FutureAGI’s approach is to treat field completeness as a structured-output eval, not a formatting preference. The eval:FieldCompleteness anchor maps to the FieldCompleteness local metric, which measures required field presence, optional field presence, and nested field coverage in structured output. The eval:FieldCoverage anchor maps to FieldCoverage, which compares the response’s fields against an expected output object and reports which expected field paths were covered or missed.

Consider a customer-support agent that must return case_id, refund_eligible, deadline, evidence_required, and next_action. The team instruments the LangChain workflow with traceAI-langchain, stores the generated JSON on the final span, and keeps the expected object in a FutureAGI dataset. In CI, Dataset.add_evaluation runs FieldCompleteness against the schema and FieldCoverage against golden examples. In production, agent.trajectory.step traces show whether the retrieval tool found the deadline before the final JSON dropped it.

In our 2026 evals, the highest-signal view is field failure by cohort, not only the average score. If missing deadline rises after a prompt update, the engineer inspects failed traces, adds an explicit synthesis instruction, and blocks release until the regression eval passes. If the field is present but wrong, the owner routes the case to GroundTruthMatch, FunctionCallAccuracy, or domain-specific review instead of blaming field completeness for value quality.

How to Measure or Detect Field Completeness

Measure field completeness at the structured boundary where an LLM output becomes application state:

FieldCompleteness — returns a 0-1 score, reason, required-field counts, optional-field counts, and missing field paths from a schema-backed structured response.
FieldCoverage — returns a 0-1 score for expected field paths present in the response, plus covered, missing, and extra field lists.
Trace evidence — compare the final structured output with earlier agent.trajectory.step spans to find fields known by the agent but lost during synthesis.
Dashboard signals — track missing-required-field rate, eval-fail-rate-by-cohort, repair-loop count, and schema-driven retry count.
User-feedback proxy — repeated form submissions, escalations, and “you already asked me that” complaints often rise when state fields disappear.

Minimal Python:

import json
from fi.evals import FieldCompleteness, FieldCoverage

schema = {"type": "object", "required": ["case_id", "deadline"], "properties": {"case_id": {"type": "string"}, "deadline": {"type": "string"}}}
response = json.dumps({"case_id": "C-123"})
required = FieldCompleteness().evaluate([{"response": response, "format": "json", "schema": schema}])
coverage = FieldCoverage().evaluate([{"response": response, "expected": {"case_id": "", "deadline": ""}}])
print(required.eval_results[0].output, coverage.eval_results[0].output)

Common Mistakes

Most errors come from confusing a parseable object with a usable record.
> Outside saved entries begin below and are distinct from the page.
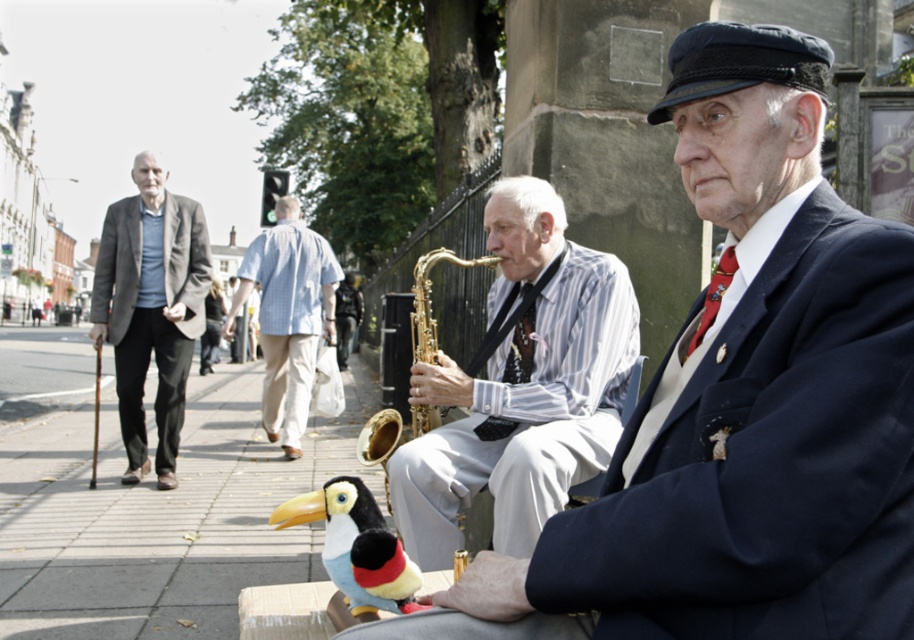 Question: Which object is the closest to the matte gray suit at left?

Choices:
 (A) soft beige pavement at lower left
 (B) soft plush toy at lower center
 (C) light blue checkered shirt at center

Answer: (A)

Question: Is soft beige pavement at lower left wider than light blue checkered shirt at center?

Choices:
 (A) yes
 (B) no

Answer: (A)

Question: Among these objects, which one is farthest from the camera?

Choices:
 (A) gold brass saxophone at center
 (B) soft plush toy at lower center
 (C) soft beige pavement at lower left

Answer: (A)

Question: Which point is farther to the camera?

Choices:
 (A) (462, 614)
 (B) (360, 454)
 (C) (507, 301)
 (D) (243, 444)

Answer: (D)

Question: Does soft plush toy at lower center have a greater width compared to gold brass saxophone at center?

Choices:
 (A) yes
 (B) no

Answer: (B)

Question: Is striped fabric tie at center bigger than wooden cane at left?

Choices:
 (A) no
 (B) yes

Answer: (A) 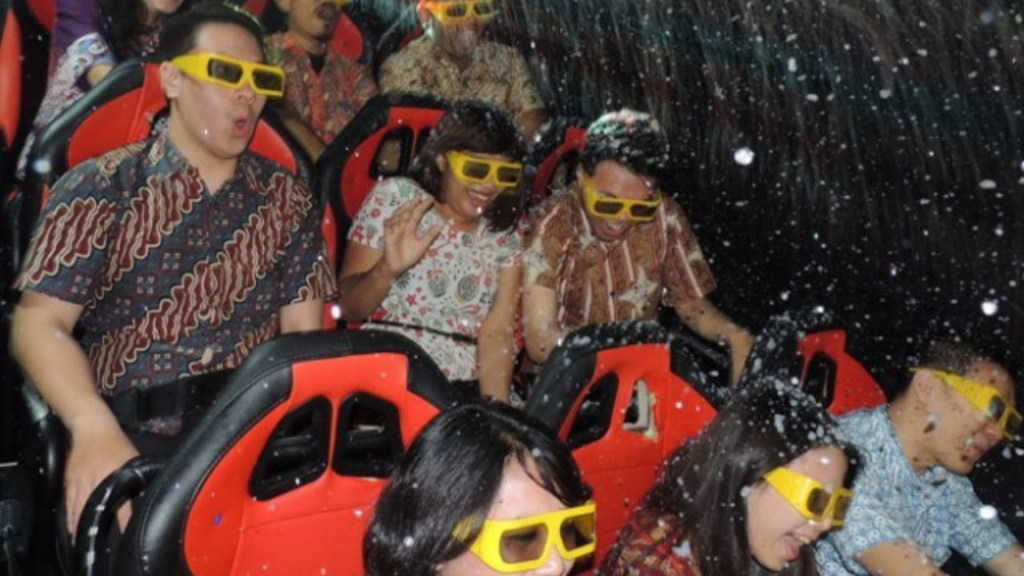 Find the location of `red seat`. red seat is located at coordinates (312, 506). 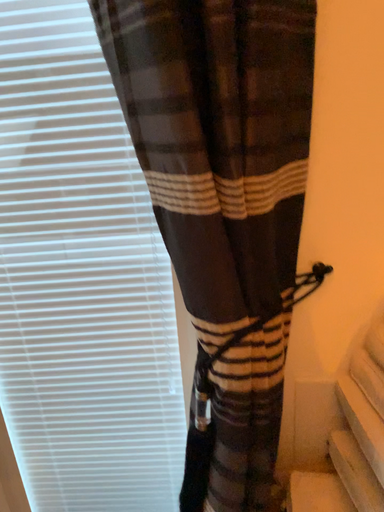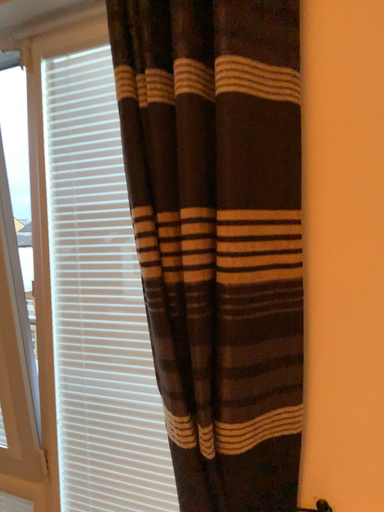 Question: How did the camera likely rotate when shooting the video?

Choices:
 (A) rotated upward
 (B) rotated downward

Answer: (A) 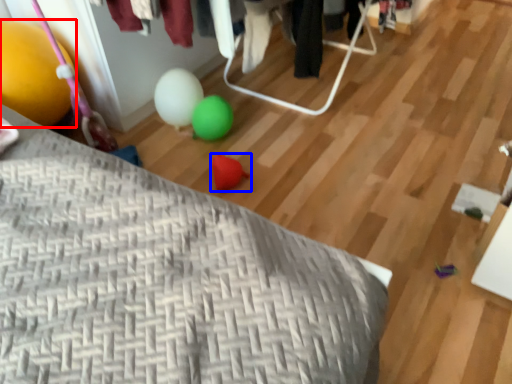 Question: Among these objects, which one is farthest to the camera, balloon (highlighted by a red box) or toy (highlighted by a blue box)?

Choices:
 (A) balloon
 (B) toy

Answer: (B) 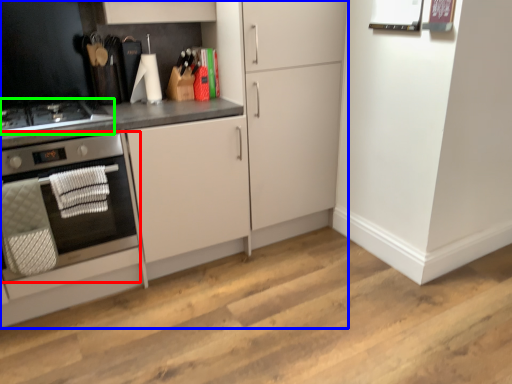 Question: Which object is the farthest from home appliance (highlighted by a red box)? Choose among these: cabinetry (highlighted by a blue box) or gas stove (highlighted by a green box).

Choices:
 (A) cabinetry
 (B) gas stove

Answer: (A)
Stopping at JSON validity. Valid JSON can still omit deadline, policy_id, consent_status, or another field the workflow requires.
Treating null as present. Decide whether null, empty strings, and empty arrays count as complete for each field.
Mixing completeness with correctness. A field can exist and still contain the wrong value; score that with ground-truth or function-call metrics.
Ignoring nested fields. Top-level coverage hides missing customer.address.postal_code or line_items[0].sku failures.
Using one threshold for every field. Missing middle_name and missing payment_authorization should not carry the same release risk.